Rituais[editar | editar código-fonte]
Alguns dos principais rituais que eram realizados na Casa das Minas: a "Festa de Averequete" (vodum que é "devoto" de São Benedito), o "Banquete dos Cachorros" (homenagem a São Lázaro, na qual um jantar é oferecido para os cachorros e as crianças), o "Arrambam" (festa de encerramento das atividades do terreiro devido ao período da quaresma), a "Festa do Divino", (geralmente uma cerimônia do catolicismo popular, mas que no tambor de mina é feito no interior dos terreiros), o "Tambor de Pagamento" (festa para pagamento dos tocadores) e o "Tambor de Choro" (ritual fúnebre).[7]
Atualidade[editar | editar código-fonte]
Atualmente, o culto em sua plenitude da Casa das Minas se encontra extinto após o falecimento da vodúnsi Dona Deni, em 8 de fevereiro de 2015, aos 89 anos, a nona líder do templo, pois não há mais vodúnsis disponíveis para serem possuídas pelos voduns.

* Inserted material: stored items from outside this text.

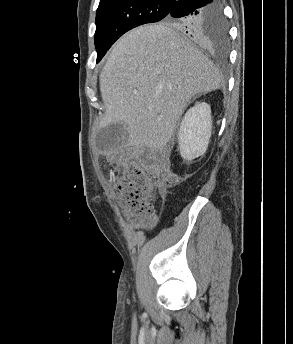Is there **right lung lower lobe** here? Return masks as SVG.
<instances>
[{
  "mask_svg": "<svg viewBox=\"0 0 293 344\" xmlns=\"http://www.w3.org/2000/svg\"><path fill=\"white\" fill-rule=\"evenodd\" d=\"M218 3L219 0H176L169 13V17L174 19H189L183 25L184 33L193 40L203 44L201 41L205 27L200 25L194 18L200 14L212 12Z\"/></svg>",
  "mask_w": 293,
  "mask_h": 344,
  "instance_id": "1",
  "label": "right lung lower lobe"
}]
</instances>
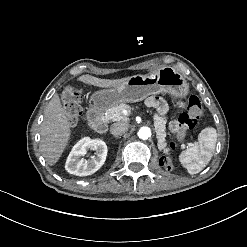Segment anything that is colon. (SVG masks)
<instances>
[{"mask_svg":"<svg viewBox=\"0 0 247 247\" xmlns=\"http://www.w3.org/2000/svg\"><path fill=\"white\" fill-rule=\"evenodd\" d=\"M62 102L64 110L69 118L72 121H79L82 116L80 94L74 89H66L62 94ZM201 114L202 105L200 99L196 95H191L188 99V112L182 113L177 119L180 122V128L176 134V139L178 141H183L188 135V132L193 130V125L201 117ZM168 148L173 153L177 150L178 145L172 142L168 144ZM161 165L166 170H174L176 168L172 157H164L161 160Z\"/></svg>","mask_w":247,"mask_h":247,"instance_id":"1","label":"colon"}]
</instances>
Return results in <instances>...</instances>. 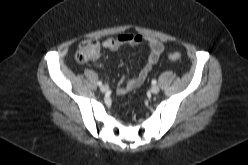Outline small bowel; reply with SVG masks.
I'll return each mask as SVG.
<instances>
[{"label": "small bowel", "mask_w": 248, "mask_h": 165, "mask_svg": "<svg viewBox=\"0 0 248 165\" xmlns=\"http://www.w3.org/2000/svg\"><path fill=\"white\" fill-rule=\"evenodd\" d=\"M145 44L149 49V56L145 66L140 72L131 79H121L117 92L125 94L143 84L149 75L152 67L158 62L162 52L163 45L160 41L152 37H144L139 34L125 33L117 37H110L102 42V47L110 50H118L123 45H140Z\"/></svg>", "instance_id": "1"}]
</instances>
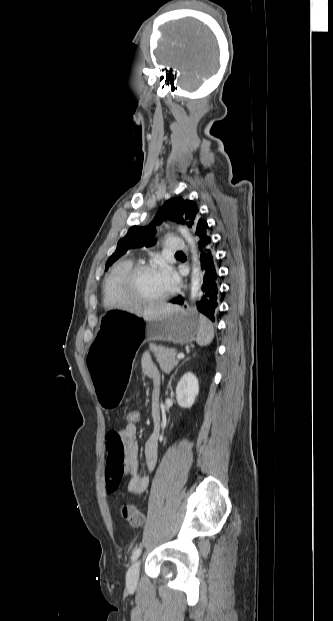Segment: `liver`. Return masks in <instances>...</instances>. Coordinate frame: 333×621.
<instances>
[{
	"label": "liver",
	"mask_w": 333,
	"mask_h": 621,
	"mask_svg": "<svg viewBox=\"0 0 333 621\" xmlns=\"http://www.w3.org/2000/svg\"><path fill=\"white\" fill-rule=\"evenodd\" d=\"M176 307L177 306L169 303L155 304L151 307L144 309L141 312H136L135 315L143 317L145 320H151L171 312Z\"/></svg>",
	"instance_id": "liver-1"
}]
</instances>
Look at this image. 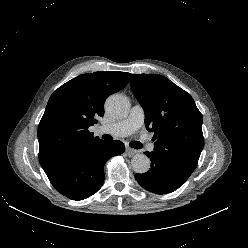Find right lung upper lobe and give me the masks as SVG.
<instances>
[{
  "label": "right lung upper lobe",
  "instance_id": "right-lung-upper-lobe-1",
  "mask_svg": "<svg viewBox=\"0 0 248 248\" xmlns=\"http://www.w3.org/2000/svg\"><path fill=\"white\" fill-rule=\"evenodd\" d=\"M129 79L126 72L86 73L53 92L38 126L39 162L44 171L74 147L100 140L88 128L104 115L105 99L123 89Z\"/></svg>",
  "mask_w": 248,
  "mask_h": 248
}]
</instances>
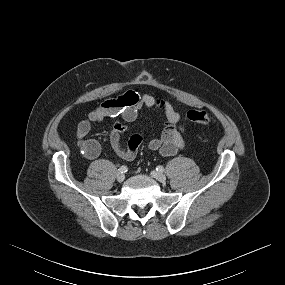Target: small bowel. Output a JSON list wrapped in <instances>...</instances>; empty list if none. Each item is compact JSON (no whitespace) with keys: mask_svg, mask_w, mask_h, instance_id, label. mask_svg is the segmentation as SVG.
Returning a JSON list of instances; mask_svg holds the SVG:
<instances>
[{"mask_svg":"<svg viewBox=\"0 0 285 285\" xmlns=\"http://www.w3.org/2000/svg\"><path fill=\"white\" fill-rule=\"evenodd\" d=\"M143 107L159 109L166 120L161 133L149 141V148L158 151L162 156L175 155L185 144L183 138L185 129L180 122V114L166 99L156 98L150 94H138L131 90L116 98L105 100L80 121L76 137L78 139L77 145L83 155L90 160L99 156L101 151L99 143L85 138L93 123L111 118L114 119V123L109 134L110 144L120 157L131 160L136 155L142 138L137 134L132 135L127 148H124L120 143V136L127 131V125L121 119L127 123L135 121L139 110Z\"/></svg>","mask_w":285,"mask_h":285,"instance_id":"c3829d8e","label":"small bowel"}]
</instances>
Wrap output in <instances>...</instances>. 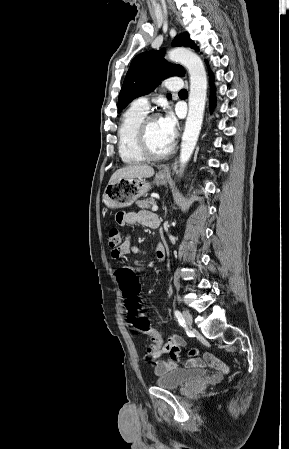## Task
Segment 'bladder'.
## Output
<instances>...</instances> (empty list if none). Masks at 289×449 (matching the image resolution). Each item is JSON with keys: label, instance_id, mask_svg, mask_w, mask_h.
Listing matches in <instances>:
<instances>
[{"label": "bladder", "instance_id": "bladder-1", "mask_svg": "<svg viewBox=\"0 0 289 449\" xmlns=\"http://www.w3.org/2000/svg\"><path fill=\"white\" fill-rule=\"evenodd\" d=\"M207 374L204 369L176 368L159 375L155 383L163 389H178L200 380Z\"/></svg>", "mask_w": 289, "mask_h": 449}]
</instances>
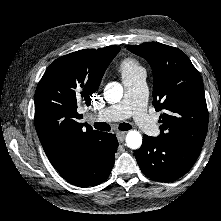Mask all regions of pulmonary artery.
Here are the masks:
<instances>
[{
  "label": "pulmonary artery",
  "mask_w": 221,
  "mask_h": 221,
  "mask_svg": "<svg viewBox=\"0 0 221 221\" xmlns=\"http://www.w3.org/2000/svg\"><path fill=\"white\" fill-rule=\"evenodd\" d=\"M145 71H141L132 78L122 79L125 94L121 102L98 111L91 119L104 122L133 118L138 127L150 135L157 132V124L145 110L147 101V87Z\"/></svg>",
  "instance_id": "obj_1"
}]
</instances>
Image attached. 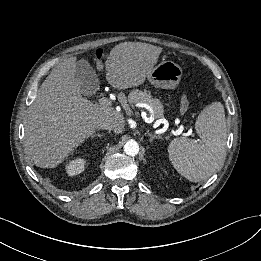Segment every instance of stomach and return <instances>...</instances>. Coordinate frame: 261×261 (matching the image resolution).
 <instances>
[{
  "instance_id": "obj_1",
  "label": "stomach",
  "mask_w": 261,
  "mask_h": 261,
  "mask_svg": "<svg viewBox=\"0 0 261 261\" xmlns=\"http://www.w3.org/2000/svg\"><path fill=\"white\" fill-rule=\"evenodd\" d=\"M182 68L170 60L162 61L147 75V80L157 88L175 89L181 80Z\"/></svg>"
}]
</instances>
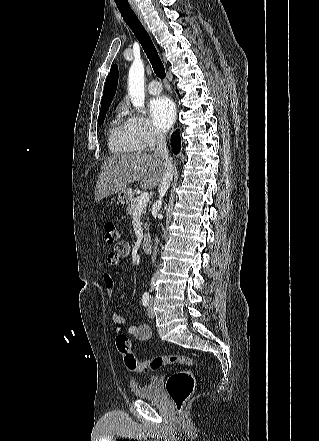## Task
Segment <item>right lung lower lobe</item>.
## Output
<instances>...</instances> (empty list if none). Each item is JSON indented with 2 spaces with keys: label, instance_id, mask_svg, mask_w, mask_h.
Returning a JSON list of instances; mask_svg holds the SVG:
<instances>
[{
  "label": "right lung lower lobe",
  "instance_id": "98d812e1",
  "mask_svg": "<svg viewBox=\"0 0 319 441\" xmlns=\"http://www.w3.org/2000/svg\"><path fill=\"white\" fill-rule=\"evenodd\" d=\"M172 148H173V152L175 154H177L179 152V148H180V137L178 135L177 132V136L176 137H172Z\"/></svg>",
  "mask_w": 319,
  "mask_h": 441
}]
</instances>
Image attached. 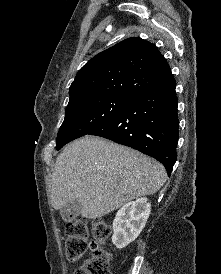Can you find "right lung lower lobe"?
<instances>
[{
    "label": "right lung lower lobe",
    "mask_w": 221,
    "mask_h": 274,
    "mask_svg": "<svg viewBox=\"0 0 221 274\" xmlns=\"http://www.w3.org/2000/svg\"><path fill=\"white\" fill-rule=\"evenodd\" d=\"M172 73L153 84L108 122L91 132L134 148L161 162L171 174L177 160L178 115Z\"/></svg>",
    "instance_id": "98d812e1"
}]
</instances>
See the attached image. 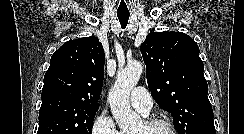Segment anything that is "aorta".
<instances>
[{
    "mask_svg": "<svg viewBox=\"0 0 244 134\" xmlns=\"http://www.w3.org/2000/svg\"><path fill=\"white\" fill-rule=\"evenodd\" d=\"M142 72L143 65L140 62L128 63L124 69L118 71L116 82L109 92L110 110L121 129L133 127L140 119L130 107L129 96Z\"/></svg>",
    "mask_w": 244,
    "mask_h": 134,
    "instance_id": "obj_1",
    "label": "aorta"
}]
</instances>
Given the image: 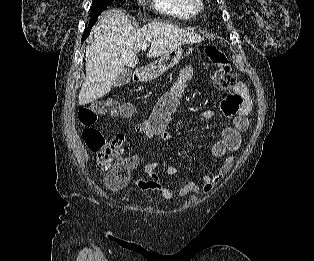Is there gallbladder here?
I'll return each instance as SVG.
<instances>
[{"label": "gallbladder", "mask_w": 314, "mask_h": 261, "mask_svg": "<svg viewBox=\"0 0 314 261\" xmlns=\"http://www.w3.org/2000/svg\"><path fill=\"white\" fill-rule=\"evenodd\" d=\"M132 77V71L129 68H124L121 73L118 75L114 85L116 87H122L125 86Z\"/></svg>", "instance_id": "1"}]
</instances>
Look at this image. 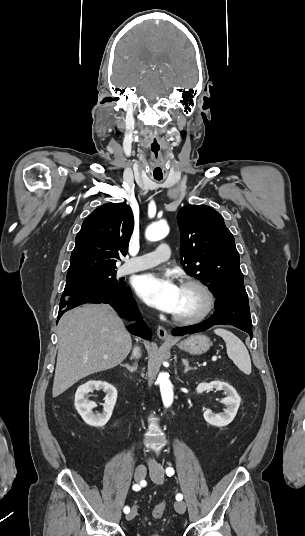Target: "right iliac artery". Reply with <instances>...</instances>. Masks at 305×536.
I'll return each instance as SVG.
<instances>
[{
	"label": "right iliac artery",
	"instance_id": "obj_1",
	"mask_svg": "<svg viewBox=\"0 0 305 536\" xmlns=\"http://www.w3.org/2000/svg\"><path fill=\"white\" fill-rule=\"evenodd\" d=\"M140 485H141V483H140ZM140 485L139 484H134L132 489L135 490V491H139L141 489ZM123 511H124L125 514H127V513H129L130 508L128 506H125Z\"/></svg>",
	"mask_w": 305,
	"mask_h": 536
}]
</instances>
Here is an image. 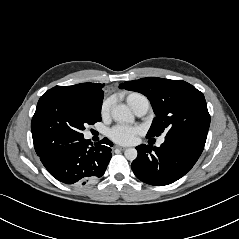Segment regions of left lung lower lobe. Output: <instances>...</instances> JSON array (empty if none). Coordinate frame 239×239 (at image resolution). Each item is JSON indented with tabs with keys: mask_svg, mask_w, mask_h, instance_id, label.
<instances>
[{
	"mask_svg": "<svg viewBox=\"0 0 239 239\" xmlns=\"http://www.w3.org/2000/svg\"><path fill=\"white\" fill-rule=\"evenodd\" d=\"M204 143L176 136H166L160 147L140 145L131 167L138 179L164 186L184 176L200 157Z\"/></svg>",
	"mask_w": 239,
	"mask_h": 239,
	"instance_id": "0a47b994",
	"label": "left lung lower lobe"
}]
</instances>
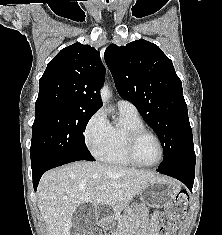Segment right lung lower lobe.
<instances>
[{
    "instance_id": "obj_1",
    "label": "right lung lower lobe",
    "mask_w": 222,
    "mask_h": 235,
    "mask_svg": "<svg viewBox=\"0 0 222 235\" xmlns=\"http://www.w3.org/2000/svg\"><path fill=\"white\" fill-rule=\"evenodd\" d=\"M78 160H83V159H62V160H56V161H52L49 162L47 164H45L44 166H42L39 169L33 170V186H34V190L36 191L39 180L41 178V176L43 175V173L49 169H52L54 167H58L70 162H74V161H78ZM93 161V160H90Z\"/></svg>"
}]
</instances>
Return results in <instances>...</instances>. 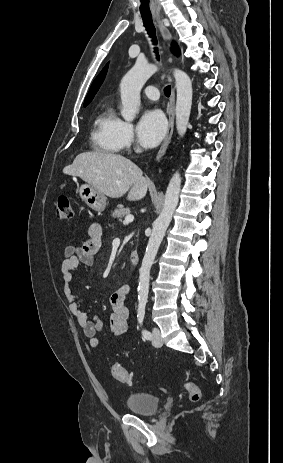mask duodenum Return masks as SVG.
<instances>
[{
    "instance_id": "1",
    "label": "duodenum",
    "mask_w": 283,
    "mask_h": 463,
    "mask_svg": "<svg viewBox=\"0 0 283 463\" xmlns=\"http://www.w3.org/2000/svg\"><path fill=\"white\" fill-rule=\"evenodd\" d=\"M139 262V255L136 251L132 252L130 255V263L131 265H137Z\"/></svg>"
}]
</instances>
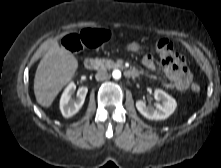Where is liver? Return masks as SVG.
I'll return each mask as SVG.
<instances>
[{
	"label": "liver",
	"instance_id": "liver-1",
	"mask_svg": "<svg viewBox=\"0 0 221 168\" xmlns=\"http://www.w3.org/2000/svg\"><path fill=\"white\" fill-rule=\"evenodd\" d=\"M78 60L71 52L54 42L42 57L34 78V94L45 108L52 105L57 94L75 76Z\"/></svg>",
	"mask_w": 221,
	"mask_h": 168
}]
</instances>
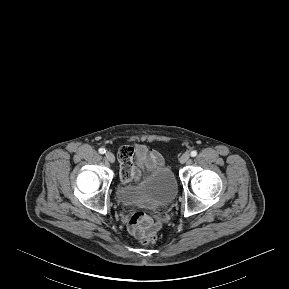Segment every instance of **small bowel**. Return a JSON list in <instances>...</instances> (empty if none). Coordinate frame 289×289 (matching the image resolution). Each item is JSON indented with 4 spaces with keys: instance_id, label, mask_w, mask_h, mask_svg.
Wrapping results in <instances>:
<instances>
[{
    "instance_id": "c3829d8e",
    "label": "small bowel",
    "mask_w": 289,
    "mask_h": 289,
    "mask_svg": "<svg viewBox=\"0 0 289 289\" xmlns=\"http://www.w3.org/2000/svg\"><path fill=\"white\" fill-rule=\"evenodd\" d=\"M140 154L151 165L164 164L161 154L153 149H148L143 146L139 148L124 146L119 151L121 183L127 184L132 181H137L140 178L141 172L136 164V158H138ZM160 226V222H153L148 216L140 217L138 213L133 214L127 219V229L129 233L138 239H142L151 231H157Z\"/></svg>"
}]
</instances>
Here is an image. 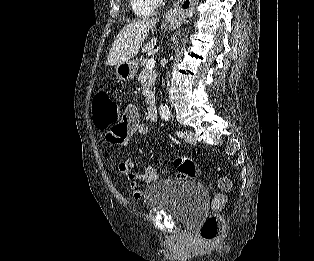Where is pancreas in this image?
Wrapping results in <instances>:
<instances>
[{"mask_svg":"<svg viewBox=\"0 0 314 261\" xmlns=\"http://www.w3.org/2000/svg\"><path fill=\"white\" fill-rule=\"evenodd\" d=\"M138 81L143 85V95L145 96V101L149 104L155 101V81L156 73L153 69L143 68L139 74Z\"/></svg>","mask_w":314,"mask_h":261,"instance_id":"pancreas-1","label":"pancreas"}]
</instances>
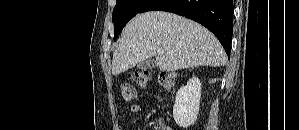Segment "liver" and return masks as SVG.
<instances>
[{"label":"liver","instance_id":"obj_1","mask_svg":"<svg viewBox=\"0 0 299 130\" xmlns=\"http://www.w3.org/2000/svg\"><path fill=\"white\" fill-rule=\"evenodd\" d=\"M164 50L158 54V50ZM155 57L161 71L197 66H224L226 54L205 27L176 14L151 11L136 15L124 28L113 53L112 74L118 75Z\"/></svg>","mask_w":299,"mask_h":130}]
</instances>
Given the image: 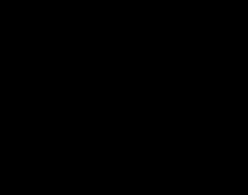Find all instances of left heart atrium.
<instances>
[{
	"label": "left heart atrium",
	"instance_id": "left-heart-atrium-1",
	"mask_svg": "<svg viewBox=\"0 0 248 195\" xmlns=\"http://www.w3.org/2000/svg\"><path fill=\"white\" fill-rule=\"evenodd\" d=\"M133 97H134L135 99H137L138 101H143V100L145 99L144 96L141 95V94L138 93V92H134V93H133Z\"/></svg>",
	"mask_w": 248,
	"mask_h": 195
}]
</instances>
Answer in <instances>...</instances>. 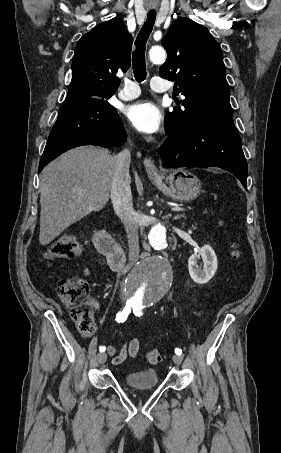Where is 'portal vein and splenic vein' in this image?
Here are the masks:
<instances>
[{
	"label": "portal vein and splenic vein",
	"mask_w": 281,
	"mask_h": 453,
	"mask_svg": "<svg viewBox=\"0 0 281 453\" xmlns=\"http://www.w3.org/2000/svg\"><path fill=\"white\" fill-rule=\"evenodd\" d=\"M171 210H173V212H175V213H176V212L178 213V212H184V211H185V208H184V207H179L178 205H177V206L175 205V206L173 207V209H171ZM187 210H188V209H187Z\"/></svg>",
	"instance_id": "obj_1"
}]
</instances>
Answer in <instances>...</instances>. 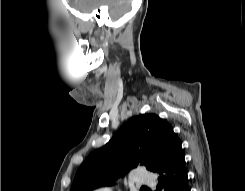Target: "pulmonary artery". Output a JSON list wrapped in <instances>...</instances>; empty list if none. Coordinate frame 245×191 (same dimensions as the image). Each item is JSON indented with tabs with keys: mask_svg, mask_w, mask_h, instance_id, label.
Returning <instances> with one entry per match:
<instances>
[{
	"mask_svg": "<svg viewBox=\"0 0 245 191\" xmlns=\"http://www.w3.org/2000/svg\"><path fill=\"white\" fill-rule=\"evenodd\" d=\"M132 181L139 186H153L155 177L152 173L146 172L141 168L136 169L132 174ZM95 191H112L109 187L96 189Z\"/></svg>",
	"mask_w": 245,
	"mask_h": 191,
	"instance_id": "pulmonary-artery-1",
	"label": "pulmonary artery"
}]
</instances>
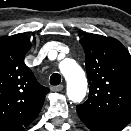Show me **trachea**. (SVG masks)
Wrapping results in <instances>:
<instances>
[{
    "mask_svg": "<svg viewBox=\"0 0 131 131\" xmlns=\"http://www.w3.org/2000/svg\"><path fill=\"white\" fill-rule=\"evenodd\" d=\"M61 82V76L58 73H54L50 77V84L51 85H59Z\"/></svg>",
    "mask_w": 131,
    "mask_h": 131,
    "instance_id": "1",
    "label": "trachea"
}]
</instances>
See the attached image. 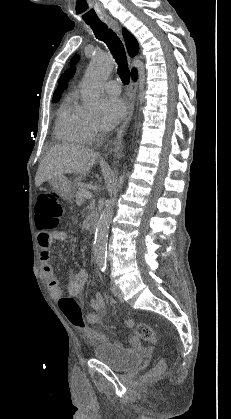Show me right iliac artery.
I'll list each match as a JSON object with an SVG mask.
<instances>
[{
    "instance_id": "obj_1",
    "label": "right iliac artery",
    "mask_w": 231,
    "mask_h": 419,
    "mask_svg": "<svg viewBox=\"0 0 231 419\" xmlns=\"http://www.w3.org/2000/svg\"><path fill=\"white\" fill-rule=\"evenodd\" d=\"M105 265H100V269H101V271L103 272V271H105Z\"/></svg>"
}]
</instances>
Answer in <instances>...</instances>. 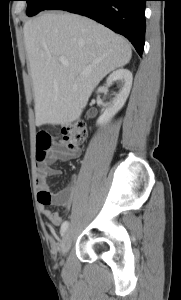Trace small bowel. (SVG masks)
I'll list each match as a JSON object with an SVG mask.
<instances>
[{"label": "small bowel", "mask_w": 181, "mask_h": 300, "mask_svg": "<svg viewBox=\"0 0 181 300\" xmlns=\"http://www.w3.org/2000/svg\"><path fill=\"white\" fill-rule=\"evenodd\" d=\"M75 156L76 153H71L64 157L70 159ZM59 159L60 156L58 149H52L37 167L38 202L43 207V215L47 218L50 224L55 227L61 224L62 217L58 211H52L47 207L54 205L60 208L69 209L72 205L76 192V186L74 184L59 192L51 191V184L48 178L60 173L59 170L53 167V164Z\"/></svg>", "instance_id": "1"}]
</instances>
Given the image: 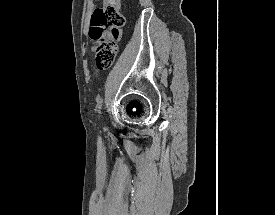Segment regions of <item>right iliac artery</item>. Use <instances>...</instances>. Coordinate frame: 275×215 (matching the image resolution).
<instances>
[{
  "mask_svg": "<svg viewBox=\"0 0 275 215\" xmlns=\"http://www.w3.org/2000/svg\"><path fill=\"white\" fill-rule=\"evenodd\" d=\"M101 103H102V101H101V99H99V109H101Z\"/></svg>",
  "mask_w": 275,
  "mask_h": 215,
  "instance_id": "right-iliac-artery-1",
  "label": "right iliac artery"
}]
</instances>
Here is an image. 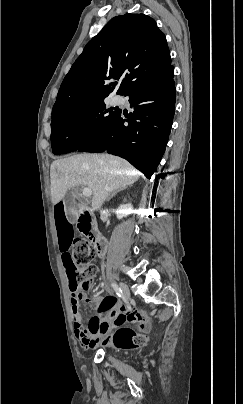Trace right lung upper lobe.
Here are the masks:
<instances>
[{
  "mask_svg": "<svg viewBox=\"0 0 243 404\" xmlns=\"http://www.w3.org/2000/svg\"><path fill=\"white\" fill-rule=\"evenodd\" d=\"M171 66L166 37L144 14L112 18L84 47L64 78L52 117L90 101L107 97L123 78L117 94L126 95Z\"/></svg>",
  "mask_w": 243,
  "mask_h": 404,
  "instance_id": "obj_1",
  "label": "right lung upper lobe"
}]
</instances>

Desde 1914, não foram realizados rituais de iniciação completa e as últimas vodunsis-gonjaí que se submeteram a estes rituais morreram em inícios da década de 1970. Além de um vodum, recebiam uma entidade feminina infantil denominada tobossi. Os motivos de deixarem de realizar iniciações de novos membros não são claros, em razão da comunidade religiosa ser profundamente discreta e rigorosa. O quadro reduzido de participantes, a perda de rituais importantes, a preservação dos segredos (sem serem repassados), o interesse pela umbanda e o candomblé (e sua influência em outras casas de tambor de mina), o crescimento de religiões pentecostais e a perseguição a terreiros contribuíram para seu declínio.[8]
Tendo criado um profundo e histórico laço de solidariedade e amizade com a Casa de Nagô (que ajudou a fundar), a uma quadra de distância, há uma crença de que uma deverá apoiar a outra.[4]
Atualmente, a Casa é dirigida por Euzébio Pinto, neto de Dona Amélia, tocador chefe (huntó) do terreiro, que continua dando seguimento, não aos trabalhos religiosos do culto, mas às festividades tradicionais do templo, integrantes da cultura maranhense, e que eram solicitados pelos voduns que gostavam delas. [9]
A Casa das Minas continua realizando suas obrigações e vem estabelecendo estratégias para a continuação de suas atividades, a exemplo da promoção de festas do catolicismo e da cultura popular, como as festas do Divino Espírito Santo, a Queimação das Palhinhas do presépio com ladainha e mesa de doces no Dia de Reis, Quarta-Feira de Cinzas, Sábado de Aleluia, dia de São Benedito, Dia de São Cosme e São Damião e o Dia de Santa Bárbara. Em algumas destas festas, ocorrem apresentações de grupos de Tambor de Crioula ou de Bumba-meu-boi, sendo um importante polo cultural. Também se considera um exemplo de resistência e memória da cultura e religiosidade negras, visto que outras casas da mesma época não existem mais.[10][8]